WORK ITEM: Within the records below, reproduce without change the lines from the line that has "En anden faktor, der kan påvirke" through the line that has "ещё не установлена", and only those.

Recorded data:
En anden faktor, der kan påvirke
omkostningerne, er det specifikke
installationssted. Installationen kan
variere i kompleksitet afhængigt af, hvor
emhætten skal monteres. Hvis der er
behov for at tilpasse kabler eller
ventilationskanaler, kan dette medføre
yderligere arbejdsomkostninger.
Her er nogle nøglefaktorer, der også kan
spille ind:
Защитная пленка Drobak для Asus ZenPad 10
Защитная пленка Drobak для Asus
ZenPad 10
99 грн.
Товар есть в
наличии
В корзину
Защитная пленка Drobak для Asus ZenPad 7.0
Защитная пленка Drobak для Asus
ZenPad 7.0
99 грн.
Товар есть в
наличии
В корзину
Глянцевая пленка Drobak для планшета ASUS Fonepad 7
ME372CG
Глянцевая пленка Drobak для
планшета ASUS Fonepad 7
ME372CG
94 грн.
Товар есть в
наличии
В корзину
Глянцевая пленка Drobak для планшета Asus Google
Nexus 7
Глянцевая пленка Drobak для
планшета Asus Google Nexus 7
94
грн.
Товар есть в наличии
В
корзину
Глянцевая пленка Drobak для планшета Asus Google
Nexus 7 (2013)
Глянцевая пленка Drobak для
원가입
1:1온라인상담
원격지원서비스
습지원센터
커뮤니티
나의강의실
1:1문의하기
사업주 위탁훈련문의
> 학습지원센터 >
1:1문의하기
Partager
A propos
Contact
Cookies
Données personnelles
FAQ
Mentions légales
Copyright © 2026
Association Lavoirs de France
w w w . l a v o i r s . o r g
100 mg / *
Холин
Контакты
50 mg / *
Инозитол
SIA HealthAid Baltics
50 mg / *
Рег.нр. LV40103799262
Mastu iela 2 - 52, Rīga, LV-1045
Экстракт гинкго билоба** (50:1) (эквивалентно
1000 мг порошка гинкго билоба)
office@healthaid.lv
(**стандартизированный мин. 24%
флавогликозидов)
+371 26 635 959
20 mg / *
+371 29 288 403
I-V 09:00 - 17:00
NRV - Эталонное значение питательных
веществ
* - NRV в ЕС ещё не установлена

---

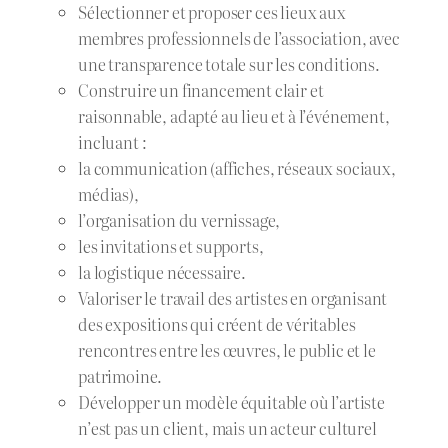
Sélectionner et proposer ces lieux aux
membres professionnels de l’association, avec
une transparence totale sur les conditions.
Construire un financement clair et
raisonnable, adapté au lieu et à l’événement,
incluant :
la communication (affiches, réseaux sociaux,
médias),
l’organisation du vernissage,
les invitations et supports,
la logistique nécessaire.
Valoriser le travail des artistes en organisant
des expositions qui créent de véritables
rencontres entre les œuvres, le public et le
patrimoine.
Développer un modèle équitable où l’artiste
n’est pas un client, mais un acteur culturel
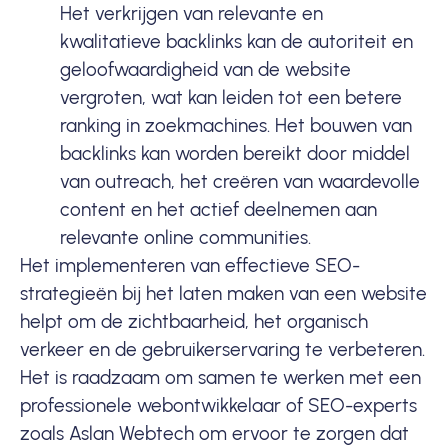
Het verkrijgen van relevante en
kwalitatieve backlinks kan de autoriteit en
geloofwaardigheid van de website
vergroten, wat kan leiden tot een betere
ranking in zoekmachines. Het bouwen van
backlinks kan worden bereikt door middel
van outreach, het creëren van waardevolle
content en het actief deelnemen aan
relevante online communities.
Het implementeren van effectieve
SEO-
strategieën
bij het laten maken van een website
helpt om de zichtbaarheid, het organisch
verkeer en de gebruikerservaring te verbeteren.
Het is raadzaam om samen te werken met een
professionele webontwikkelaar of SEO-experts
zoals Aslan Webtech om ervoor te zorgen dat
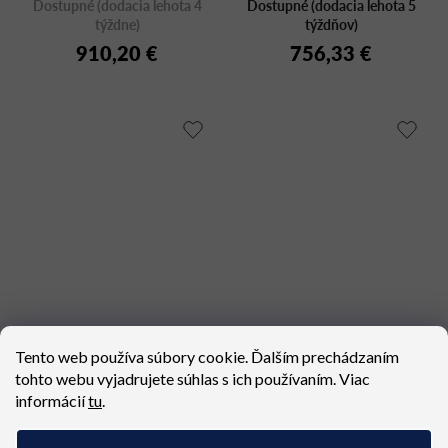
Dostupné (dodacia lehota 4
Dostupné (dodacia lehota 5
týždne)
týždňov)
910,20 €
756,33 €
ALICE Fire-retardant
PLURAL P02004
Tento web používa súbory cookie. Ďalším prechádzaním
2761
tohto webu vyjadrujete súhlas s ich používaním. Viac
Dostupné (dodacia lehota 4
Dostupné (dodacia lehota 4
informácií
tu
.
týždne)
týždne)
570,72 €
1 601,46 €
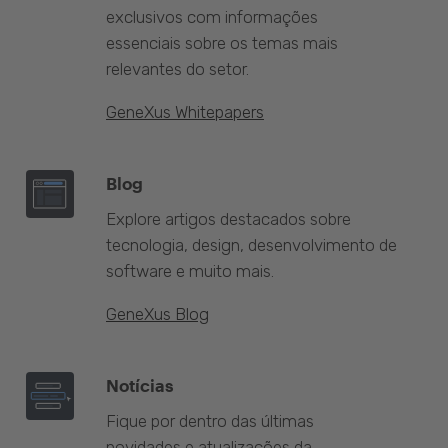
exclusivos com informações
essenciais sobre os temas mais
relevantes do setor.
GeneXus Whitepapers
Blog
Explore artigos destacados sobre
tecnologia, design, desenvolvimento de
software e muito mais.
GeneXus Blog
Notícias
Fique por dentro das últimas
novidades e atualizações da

TASK SOLUTION:
En anden faktor, der kan påvirke
omkostningerne, er det specifikke
installationssted. Installationen kan
variere i kompleksitet afhængigt af, hvor
emhætten skal monteres. Hvis der er
behov for at tilpasse kabler eller
ventilationskanaler, kan dette medføre
yderligere arbejdsomkostninger.
Her er nogle nøglefaktorer, der også kan
spille ind:
Защитная пленка Drobak для Asus ZenPad 10
Защитная пленка Drobak для Asus
ZenPad 10
99 грн.
Товар есть в
наличии
В корзину
Защитная пленка Drobak для Asus ZenPad 7.0
Защитная пленка Drobak для Asus
ZenPad 7.0
99 грн.
Товар есть в
наличии
В корзину
Глянцевая пленка Drobak для планшета ASUS Fonepad 7
ME372CG
Глянцевая пленка Drobak для
планшета ASUS Fonepad 7
ME372CG
94 грн.
Товар есть в
наличии
В корзину
Глянцевая пленка Drobak для планшета Asus Google
Nexus 7
Глянцевая пленка Drobak для
планшета Asus Google Nexus 7
94
грн.
Товар есть в наличии
В
корзину
Глянцевая пленка Drobak для планшета Asus Google
Nexus 7 (2013)
Глянцевая пленка Drobak для
원가입
1:1온라인상담
원격지원서비스
습지원센터
커뮤니티
나의강의실
1:1문의하기
사업주 위탁훈련문의
> 학습지원센터 >
1:1문의하기
Partager
A propos
Contact
Cookies
Données personnelles
FAQ
Mentions légales
Copyright © 2026
Association Lavoirs de France
w w w . l a v o i r s . o r g
100 mg / *
Холин
Контакты
50 mg / *
Инозитол
SIA HealthAid Baltics
50 mg / *
Рег.нр. LV40103799262
Mastu iela 2 - 52, Rīga, LV-1045
Экстракт гинкго билоба** (50:1) (эквивалентно
1000 мг порошка гинкго билоба)
office@healthaid.lv
(**стандартизированный мин. 24%
флавогликозидов)
+371 26 635 959
20 mg / *
+371 29 288 403
I-V 09:00 - 17:00
NRV - Эталонное значение питательных
веществ
* - NRV в ЕС ещё не установлена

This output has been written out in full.